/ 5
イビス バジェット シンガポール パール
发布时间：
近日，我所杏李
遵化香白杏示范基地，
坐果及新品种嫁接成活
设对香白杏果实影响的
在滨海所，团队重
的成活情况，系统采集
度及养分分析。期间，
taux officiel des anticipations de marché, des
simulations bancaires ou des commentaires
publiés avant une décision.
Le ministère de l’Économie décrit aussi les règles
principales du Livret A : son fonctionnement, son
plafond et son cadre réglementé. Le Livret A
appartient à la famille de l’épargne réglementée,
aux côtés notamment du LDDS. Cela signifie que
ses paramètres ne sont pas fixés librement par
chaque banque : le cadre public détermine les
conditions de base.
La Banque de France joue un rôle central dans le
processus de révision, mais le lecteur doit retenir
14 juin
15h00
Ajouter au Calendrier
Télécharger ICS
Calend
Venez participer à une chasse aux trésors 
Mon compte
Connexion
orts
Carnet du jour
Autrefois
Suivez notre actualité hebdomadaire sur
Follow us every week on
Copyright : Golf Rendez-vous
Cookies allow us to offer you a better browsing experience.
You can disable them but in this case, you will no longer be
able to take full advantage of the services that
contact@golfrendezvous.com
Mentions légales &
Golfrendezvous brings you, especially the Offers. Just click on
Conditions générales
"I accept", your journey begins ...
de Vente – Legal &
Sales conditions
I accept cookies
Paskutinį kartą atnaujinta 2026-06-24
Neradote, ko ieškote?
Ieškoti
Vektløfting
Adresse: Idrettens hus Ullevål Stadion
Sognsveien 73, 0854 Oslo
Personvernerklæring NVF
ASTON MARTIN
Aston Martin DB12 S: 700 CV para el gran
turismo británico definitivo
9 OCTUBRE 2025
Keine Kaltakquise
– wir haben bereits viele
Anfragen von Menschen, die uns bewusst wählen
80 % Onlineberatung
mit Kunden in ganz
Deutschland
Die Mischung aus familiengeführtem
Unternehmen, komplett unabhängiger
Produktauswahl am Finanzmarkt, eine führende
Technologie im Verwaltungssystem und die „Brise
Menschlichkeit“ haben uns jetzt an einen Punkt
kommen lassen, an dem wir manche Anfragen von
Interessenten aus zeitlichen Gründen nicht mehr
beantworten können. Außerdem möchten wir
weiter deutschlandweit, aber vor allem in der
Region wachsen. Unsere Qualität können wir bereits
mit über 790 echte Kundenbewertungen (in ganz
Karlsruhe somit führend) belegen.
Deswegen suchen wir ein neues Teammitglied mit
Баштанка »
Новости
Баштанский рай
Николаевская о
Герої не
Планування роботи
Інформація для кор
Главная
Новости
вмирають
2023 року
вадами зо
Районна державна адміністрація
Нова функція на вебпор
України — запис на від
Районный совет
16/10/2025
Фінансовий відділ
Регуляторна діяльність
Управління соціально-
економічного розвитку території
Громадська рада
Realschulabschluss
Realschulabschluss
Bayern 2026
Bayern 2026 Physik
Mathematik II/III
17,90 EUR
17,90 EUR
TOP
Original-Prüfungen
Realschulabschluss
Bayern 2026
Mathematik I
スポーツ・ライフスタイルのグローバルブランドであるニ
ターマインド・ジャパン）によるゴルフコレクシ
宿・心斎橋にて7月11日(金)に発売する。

__________________________________________________

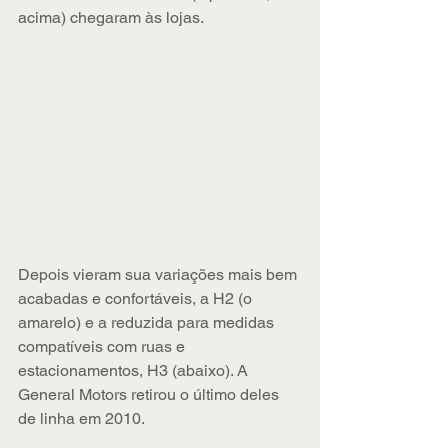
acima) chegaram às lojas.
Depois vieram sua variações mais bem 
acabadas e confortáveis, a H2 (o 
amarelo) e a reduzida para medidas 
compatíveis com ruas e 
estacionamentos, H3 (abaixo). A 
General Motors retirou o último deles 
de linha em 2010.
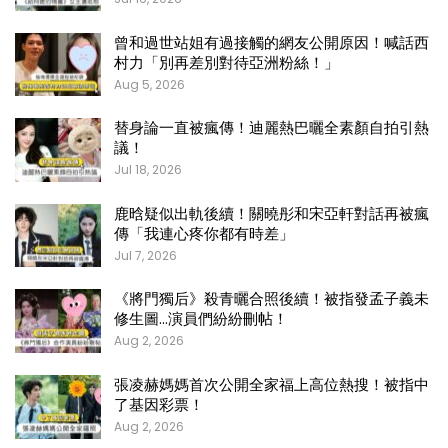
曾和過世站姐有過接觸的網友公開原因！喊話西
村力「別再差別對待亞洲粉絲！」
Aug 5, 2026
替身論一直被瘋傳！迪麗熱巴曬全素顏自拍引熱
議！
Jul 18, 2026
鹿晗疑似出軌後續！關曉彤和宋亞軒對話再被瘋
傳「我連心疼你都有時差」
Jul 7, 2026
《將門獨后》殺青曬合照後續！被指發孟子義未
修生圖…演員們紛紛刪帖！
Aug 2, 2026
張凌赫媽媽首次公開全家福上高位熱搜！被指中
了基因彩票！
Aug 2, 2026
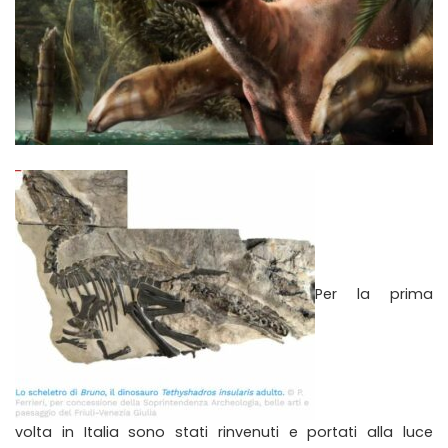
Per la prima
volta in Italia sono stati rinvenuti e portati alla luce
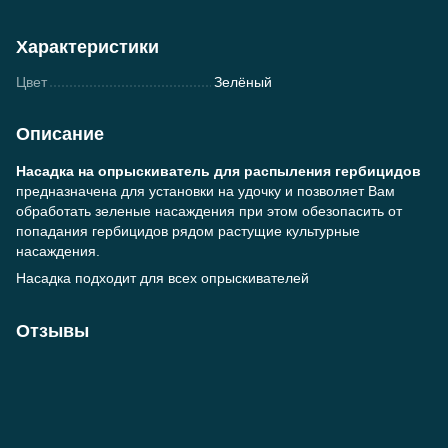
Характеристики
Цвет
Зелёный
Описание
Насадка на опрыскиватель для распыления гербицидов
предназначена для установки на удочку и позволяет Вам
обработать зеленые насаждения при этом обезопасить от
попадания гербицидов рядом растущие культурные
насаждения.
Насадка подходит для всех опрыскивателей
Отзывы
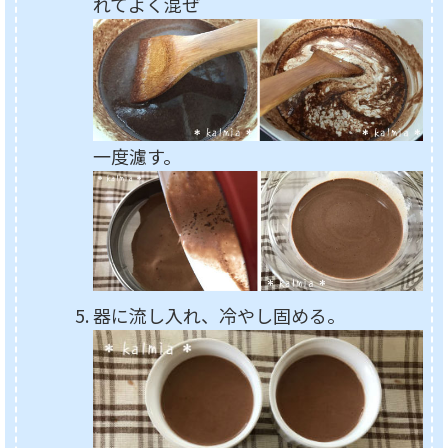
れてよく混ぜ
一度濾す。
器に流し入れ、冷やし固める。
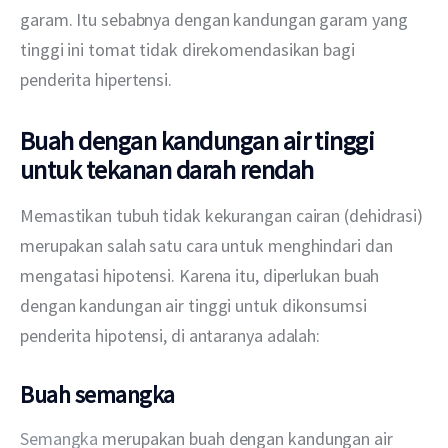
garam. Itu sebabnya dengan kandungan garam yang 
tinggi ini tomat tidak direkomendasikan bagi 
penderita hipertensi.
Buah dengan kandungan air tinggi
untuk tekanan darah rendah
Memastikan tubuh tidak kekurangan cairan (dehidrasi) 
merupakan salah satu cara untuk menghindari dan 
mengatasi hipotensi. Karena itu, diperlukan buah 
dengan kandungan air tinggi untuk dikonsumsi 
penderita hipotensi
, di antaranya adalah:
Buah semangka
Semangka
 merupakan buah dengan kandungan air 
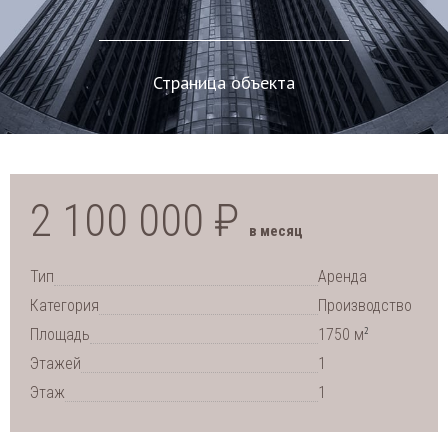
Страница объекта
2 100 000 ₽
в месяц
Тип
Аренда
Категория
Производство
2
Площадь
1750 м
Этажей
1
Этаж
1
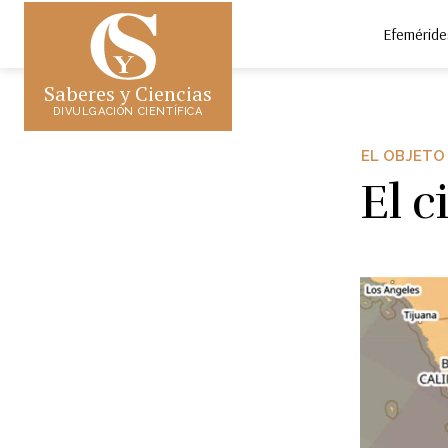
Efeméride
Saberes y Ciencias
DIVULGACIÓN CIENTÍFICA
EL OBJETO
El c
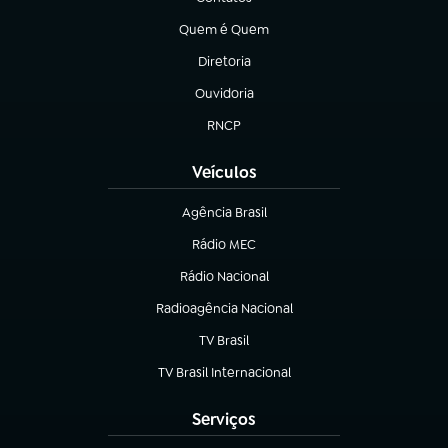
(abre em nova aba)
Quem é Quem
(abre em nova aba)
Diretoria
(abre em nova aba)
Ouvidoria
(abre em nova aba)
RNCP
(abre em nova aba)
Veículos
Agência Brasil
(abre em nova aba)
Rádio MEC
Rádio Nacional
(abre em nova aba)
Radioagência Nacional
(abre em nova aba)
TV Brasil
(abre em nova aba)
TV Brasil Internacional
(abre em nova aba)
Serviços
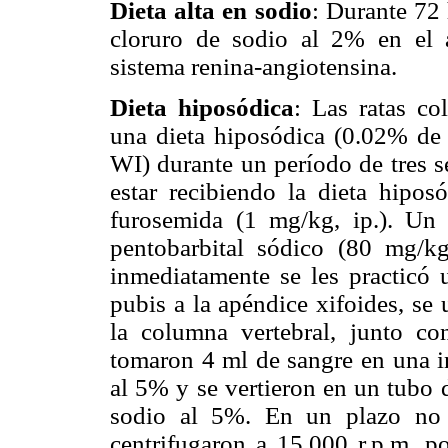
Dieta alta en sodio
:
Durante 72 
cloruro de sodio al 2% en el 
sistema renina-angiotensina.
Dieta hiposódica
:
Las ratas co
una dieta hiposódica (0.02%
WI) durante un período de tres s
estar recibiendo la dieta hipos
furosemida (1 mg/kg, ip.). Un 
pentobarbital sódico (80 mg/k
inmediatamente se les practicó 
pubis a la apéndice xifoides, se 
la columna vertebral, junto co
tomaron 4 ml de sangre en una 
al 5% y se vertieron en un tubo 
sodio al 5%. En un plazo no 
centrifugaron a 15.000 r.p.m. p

__________________________________________________

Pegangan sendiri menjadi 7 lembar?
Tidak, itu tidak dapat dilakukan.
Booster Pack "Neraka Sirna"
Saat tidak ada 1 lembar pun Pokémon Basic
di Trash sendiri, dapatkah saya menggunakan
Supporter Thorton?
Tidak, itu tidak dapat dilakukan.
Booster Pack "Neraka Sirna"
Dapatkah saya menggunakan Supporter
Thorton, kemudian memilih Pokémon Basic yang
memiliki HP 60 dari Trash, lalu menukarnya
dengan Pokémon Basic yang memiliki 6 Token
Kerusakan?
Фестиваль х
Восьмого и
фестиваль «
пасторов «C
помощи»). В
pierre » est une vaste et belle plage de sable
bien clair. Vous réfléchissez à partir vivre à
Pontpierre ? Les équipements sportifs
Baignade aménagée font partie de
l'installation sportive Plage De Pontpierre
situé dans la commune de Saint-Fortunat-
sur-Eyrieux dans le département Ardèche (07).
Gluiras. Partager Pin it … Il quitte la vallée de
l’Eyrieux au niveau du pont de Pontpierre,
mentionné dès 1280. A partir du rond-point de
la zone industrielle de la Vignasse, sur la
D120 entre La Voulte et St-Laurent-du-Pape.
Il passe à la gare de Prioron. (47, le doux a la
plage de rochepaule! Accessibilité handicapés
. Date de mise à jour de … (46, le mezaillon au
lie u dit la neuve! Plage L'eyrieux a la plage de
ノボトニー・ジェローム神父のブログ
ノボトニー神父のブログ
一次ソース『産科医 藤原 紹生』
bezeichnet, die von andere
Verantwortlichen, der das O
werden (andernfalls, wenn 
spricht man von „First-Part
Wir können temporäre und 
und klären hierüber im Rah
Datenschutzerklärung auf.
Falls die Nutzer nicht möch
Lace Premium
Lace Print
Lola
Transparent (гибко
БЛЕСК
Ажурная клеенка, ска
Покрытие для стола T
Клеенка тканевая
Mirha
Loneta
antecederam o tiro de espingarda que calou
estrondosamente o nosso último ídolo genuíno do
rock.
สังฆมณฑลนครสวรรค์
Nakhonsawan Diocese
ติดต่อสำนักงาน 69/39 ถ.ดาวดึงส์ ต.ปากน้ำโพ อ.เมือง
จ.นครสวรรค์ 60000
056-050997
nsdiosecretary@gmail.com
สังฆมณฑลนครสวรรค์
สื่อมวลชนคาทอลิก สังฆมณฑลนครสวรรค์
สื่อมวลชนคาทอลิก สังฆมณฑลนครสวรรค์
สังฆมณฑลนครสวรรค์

__________________________________________________

- [WHAT TO DO] Identify each line in the entries with the word "mais" and copy it.

- [EXERCISE RESULT]
processus de révision, mais le lecteur doit retenir
Depois vieram sua variações mais bem 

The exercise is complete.